- _WORK ITEM_
Return a copy of every line in the records that includes the word "dans".

---+---

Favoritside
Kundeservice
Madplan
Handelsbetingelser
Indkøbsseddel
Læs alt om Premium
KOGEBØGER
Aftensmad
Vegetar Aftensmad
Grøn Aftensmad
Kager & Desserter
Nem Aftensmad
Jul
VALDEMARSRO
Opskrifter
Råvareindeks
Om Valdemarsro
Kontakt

---+---

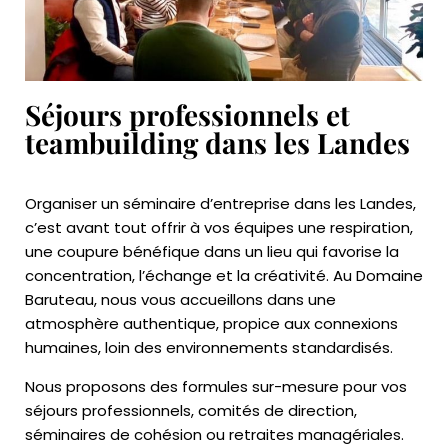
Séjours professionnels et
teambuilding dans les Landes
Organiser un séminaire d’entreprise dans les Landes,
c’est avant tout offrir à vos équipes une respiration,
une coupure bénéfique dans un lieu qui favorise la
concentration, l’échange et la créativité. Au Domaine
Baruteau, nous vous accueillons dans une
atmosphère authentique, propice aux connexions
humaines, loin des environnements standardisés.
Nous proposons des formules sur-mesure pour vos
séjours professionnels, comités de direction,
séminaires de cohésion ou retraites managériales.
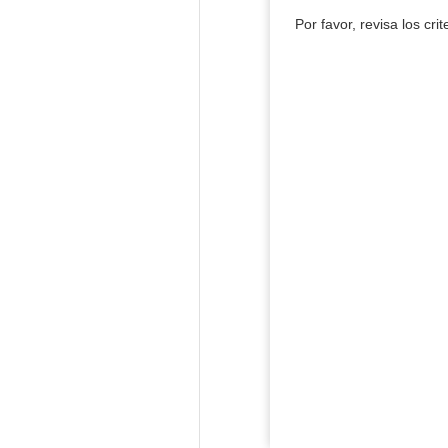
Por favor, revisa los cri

---+---

- _ANSWER SPACE_
teambuilding dans les Landes
Organiser un séminaire d’entreprise dans les Landes,
une coupure bénéfique dans un lieu qui favorise la
Baruteau, nous vous accueillons dans une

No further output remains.